The dialogue aims to develop actionable strategies for sustainable health financing through multi-stakeholder collaboration, improved transparency, and a shift away from aid dependency.
Does health insurance matter?
Health insurance works by sharing responsibility with the government: people contribute small amounts before sickness strikes, ensuring that when illness occurs, the financial burden doesn’t fall entirely on individuals.
By enrolling 44 million Nigerians, the government could significantly reduce the number of families pushed into poverty by medical expenses while encouraging earlier care-seeking and better health outcomes.
However, vastly expanding coverage requires deep financial commitment. Nigeria’s health budget has long fallen short of the 15% Abuja Declaration target, frequently staying around 4–5% of national budgets. Increasing the Basic Health Care Provision Fund to 2% of consolidated revenue is a positive step.
Beyond financing
The NHIS, initiated in 2005, has struggled with low enrollment, covering less than 5% of Nigerians, primarily those in the formal sector. The informal majority, and especially rural residents, remain largely unreached. Those who need it the most are rarely covered.

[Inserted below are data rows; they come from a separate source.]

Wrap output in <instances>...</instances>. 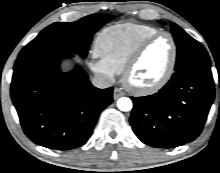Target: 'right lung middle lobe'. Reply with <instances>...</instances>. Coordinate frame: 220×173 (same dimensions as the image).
<instances>
[{
  "label": "right lung middle lobe",
  "instance_id": "right-lung-middle-lobe-1",
  "mask_svg": "<svg viewBox=\"0 0 220 173\" xmlns=\"http://www.w3.org/2000/svg\"><path fill=\"white\" fill-rule=\"evenodd\" d=\"M112 19L114 16L110 14L97 13L76 22L53 23L27 44L18 57L48 49H64L85 58L92 35Z\"/></svg>",
  "mask_w": 220,
  "mask_h": 173
}]
</instances>
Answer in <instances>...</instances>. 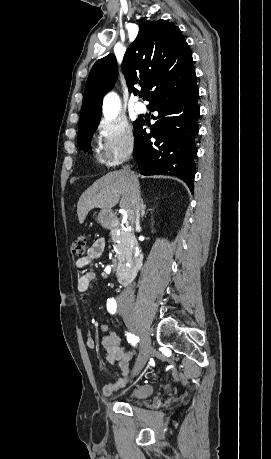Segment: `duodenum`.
Returning a JSON list of instances; mask_svg holds the SVG:
<instances>
[{
	"label": "duodenum",
	"instance_id": "410a0bca",
	"mask_svg": "<svg viewBox=\"0 0 271 459\" xmlns=\"http://www.w3.org/2000/svg\"><path fill=\"white\" fill-rule=\"evenodd\" d=\"M114 225H118L117 221L112 222ZM144 260V253L140 249L137 255L134 257L132 264L129 269L123 270L118 273L117 280L121 285H128L135 278L137 271L141 268Z\"/></svg>",
	"mask_w": 271,
	"mask_h": 459
}]
</instances>
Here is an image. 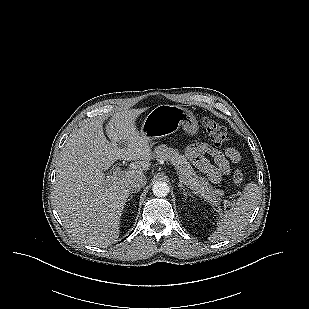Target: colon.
Segmentation results:
<instances>
[{
  "label": "colon",
  "mask_w": 309,
  "mask_h": 309,
  "mask_svg": "<svg viewBox=\"0 0 309 309\" xmlns=\"http://www.w3.org/2000/svg\"><path fill=\"white\" fill-rule=\"evenodd\" d=\"M203 127L209 138L217 145H224L229 140V135L226 128L211 119L203 120ZM246 177V171L243 168H238L234 171L233 181L235 184H241Z\"/></svg>",
  "instance_id": "5ec220e1"
}]
</instances>
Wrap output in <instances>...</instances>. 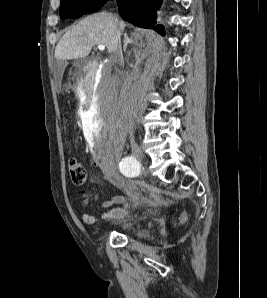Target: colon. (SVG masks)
I'll return each instance as SVG.
<instances>
[{"instance_id":"colon-1","label":"colon","mask_w":267,"mask_h":298,"mask_svg":"<svg viewBox=\"0 0 267 298\" xmlns=\"http://www.w3.org/2000/svg\"><path fill=\"white\" fill-rule=\"evenodd\" d=\"M68 170L73 184L83 185L86 182L87 170L78 160L71 158L68 161ZM186 218V214L182 213L175 219V223L181 225L185 223Z\"/></svg>"}]
</instances>
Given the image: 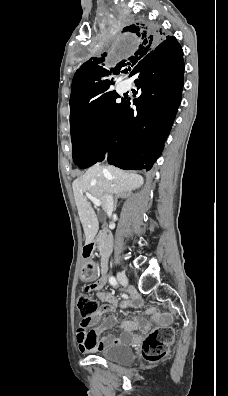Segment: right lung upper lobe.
<instances>
[{"label":"right lung upper lobe","mask_w":228,"mask_h":396,"mask_svg":"<svg viewBox=\"0 0 228 396\" xmlns=\"http://www.w3.org/2000/svg\"><path fill=\"white\" fill-rule=\"evenodd\" d=\"M129 31L136 33L139 38V46L133 56L120 61L109 71L100 65L105 60L106 53H104L102 58H90L75 72L70 96V118L83 112L103 95V92L109 88L110 84H113L112 81H101V77L109 76L111 72L118 74L124 66L130 64L133 67L130 74L132 76L138 68L139 62L145 57L150 56L158 46L161 49L164 46L169 47L178 43L175 37L169 36L157 46V41L160 35H162V32L160 31L159 33L156 31V33H150L144 26H132L129 28Z\"/></svg>","instance_id":"1"}]
</instances>
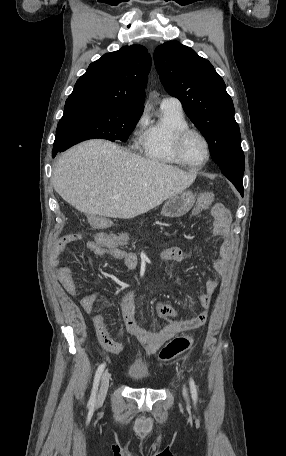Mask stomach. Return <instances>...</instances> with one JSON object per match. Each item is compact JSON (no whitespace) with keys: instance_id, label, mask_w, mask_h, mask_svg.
<instances>
[{"instance_id":"0dacf381","label":"stomach","mask_w":286,"mask_h":456,"mask_svg":"<svg viewBox=\"0 0 286 456\" xmlns=\"http://www.w3.org/2000/svg\"><path fill=\"white\" fill-rule=\"evenodd\" d=\"M195 195L190 191H183L174 195L164 203L161 214L166 217H180L185 215L195 203Z\"/></svg>"}]
</instances>
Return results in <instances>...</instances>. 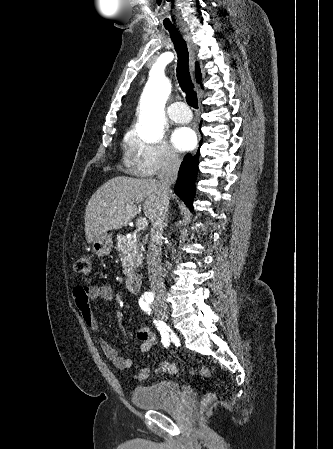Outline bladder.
Instances as JSON below:
<instances>
[{
	"instance_id": "1",
	"label": "bladder",
	"mask_w": 333,
	"mask_h": 449,
	"mask_svg": "<svg viewBox=\"0 0 333 449\" xmlns=\"http://www.w3.org/2000/svg\"><path fill=\"white\" fill-rule=\"evenodd\" d=\"M181 395L180 385L175 381H160L140 385L132 391V403L143 410H158L173 406Z\"/></svg>"
}]
</instances>
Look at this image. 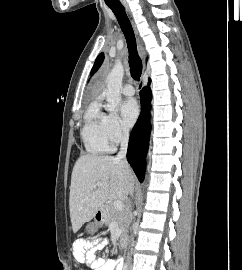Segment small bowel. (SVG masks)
<instances>
[{"instance_id":"c3829d8e","label":"small bowel","mask_w":242,"mask_h":270,"mask_svg":"<svg viewBox=\"0 0 242 270\" xmlns=\"http://www.w3.org/2000/svg\"><path fill=\"white\" fill-rule=\"evenodd\" d=\"M108 244L106 239L93 241H78L74 244V256L89 264L94 270H120L113 261L97 257L96 253Z\"/></svg>"}]
</instances>
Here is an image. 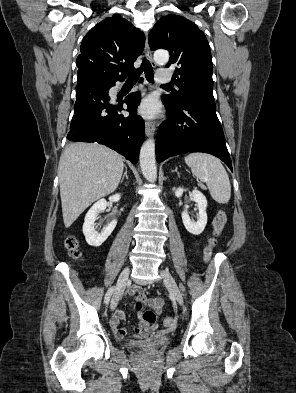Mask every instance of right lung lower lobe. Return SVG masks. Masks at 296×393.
<instances>
[{"label": "right lung lower lobe", "instance_id": "obj_1", "mask_svg": "<svg viewBox=\"0 0 296 393\" xmlns=\"http://www.w3.org/2000/svg\"><path fill=\"white\" fill-rule=\"evenodd\" d=\"M74 116L67 138L74 142H98L137 163L144 140V121L136 114L140 94L134 92L118 104L110 103L111 84L105 87L89 72H78ZM127 105L130 115L119 111Z\"/></svg>", "mask_w": 296, "mask_h": 393}]
</instances>
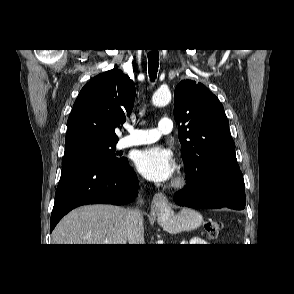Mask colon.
<instances>
[{
  "label": "colon",
  "mask_w": 294,
  "mask_h": 294,
  "mask_svg": "<svg viewBox=\"0 0 294 294\" xmlns=\"http://www.w3.org/2000/svg\"><path fill=\"white\" fill-rule=\"evenodd\" d=\"M222 229L223 223L219 221H208L205 224V231L207 233V236L213 240L219 236Z\"/></svg>",
  "instance_id": "1"
}]
</instances>
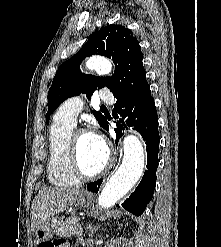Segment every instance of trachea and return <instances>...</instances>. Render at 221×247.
I'll return each mask as SVG.
<instances>
[{"mask_svg":"<svg viewBox=\"0 0 221 247\" xmlns=\"http://www.w3.org/2000/svg\"><path fill=\"white\" fill-rule=\"evenodd\" d=\"M101 109H107L105 105H101Z\"/></svg>","mask_w":221,"mask_h":247,"instance_id":"1","label":"trachea"}]
</instances>
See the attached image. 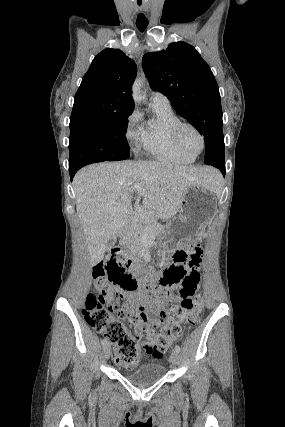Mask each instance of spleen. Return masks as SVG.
Instances as JSON below:
<instances>
[{"mask_svg":"<svg viewBox=\"0 0 285 427\" xmlns=\"http://www.w3.org/2000/svg\"><path fill=\"white\" fill-rule=\"evenodd\" d=\"M220 190H221V184H220V178H219L218 185H217V191H220Z\"/></svg>","mask_w":285,"mask_h":427,"instance_id":"spleen-1","label":"spleen"}]
</instances>
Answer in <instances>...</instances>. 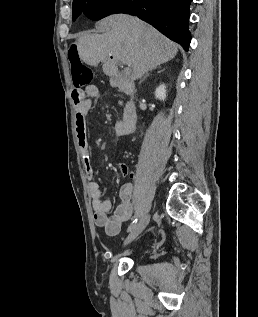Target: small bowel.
Wrapping results in <instances>:
<instances>
[{
	"label": "small bowel",
	"mask_w": 258,
	"mask_h": 317,
	"mask_svg": "<svg viewBox=\"0 0 258 317\" xmlns=\"http://www.w3.org/2000/svg\"><path fill=\"white\" fill-rule=\"evenodd\" d=\"M88 91L90 94H94L93 89H89ZM90 108L91 101L88 99L82 106L76 109L75 128L78 146L82 153L86 176L90 180L88 190L94 211V223L96 226L103 228L108 236H116L120 232L122 225L133 216L135 206L133 186L130 183H125L121 186L119 191L121 203L114 213L110 215L111 202L103 199L99 184L93 181L94 170L87 133V114ZM135 123L136 114L134 106L128 103L122 104V115L115 126L116 133L121 136L131 134L135 129ZM118 169L121 175L133 177V173L125 163H120Z\"/></svg>",
	"instance_id": "1"
}]
</instances>
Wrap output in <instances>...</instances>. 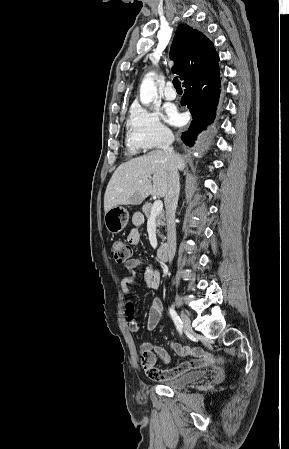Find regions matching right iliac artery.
<instances>
[{"label":"right iliac artery","instance_id":"right-iliac-artery-1","mask_svg":"<svg viewBox=\"0 0 289 449\" xmlns=\"http://www.w3.org/2000/svg\"><path fill=\"white\" fill-rule=\"evenodd\" d=\"M169 313H170V316H171L173 322L176 325L177 330L179 331L180 334H182L183 324H182L180 317L178 316V314L176 313V311L173 308L169 309Z\"/></svg>","mask_w":289,"mask_h":449}]
</instances>
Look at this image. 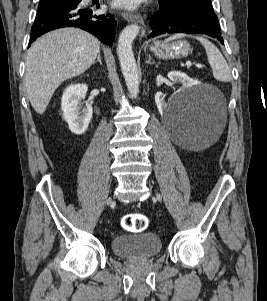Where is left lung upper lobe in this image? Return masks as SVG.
Returning a JSON list of instances; mask_svg holds the SVG:
<instances>
[{
	"label": "left lung upper lobe",
	"instance_id": "5c2ea615",
	"mask_svg": "<svg viewBox=\"0 0 267 301\" xmlns=\"http://www.w3.org/2000/svg\"><path fill=\"white\" fill-rule=\"evenodd\" d=\"M159 6L165 9L186 10L208 21L218 23L211 0H159Z\"/></svg>",
	"mask_w": 267,
	"mask_h": 301
}]
</instances>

Even with adequate funding, Nigeria’s health system faces deeper obstacles: a brain drain of medical professionals, crumbling infrastructure, and inequitable distribution of services.
Many health facilities lack essential equipment, while doctors and nurses continue to leave the country in search of better opportunities. Addressing these issues is vital to ensure insurance translates into meaningful access to quality care.
Ghana’s NHIS now covers over 50% of its population despite sustainability challenges. While Nigeria struggles with attaining 18.5%, Rwanda has achieved near-universal coverage of 86.6% through community-based schemes and strong governance, with plans to have 100% coverage by 2030.
While Nigeria’s larger scale presents challenges, these examples demonstrate that significant progress is possible when political will, funding, and system reforms align.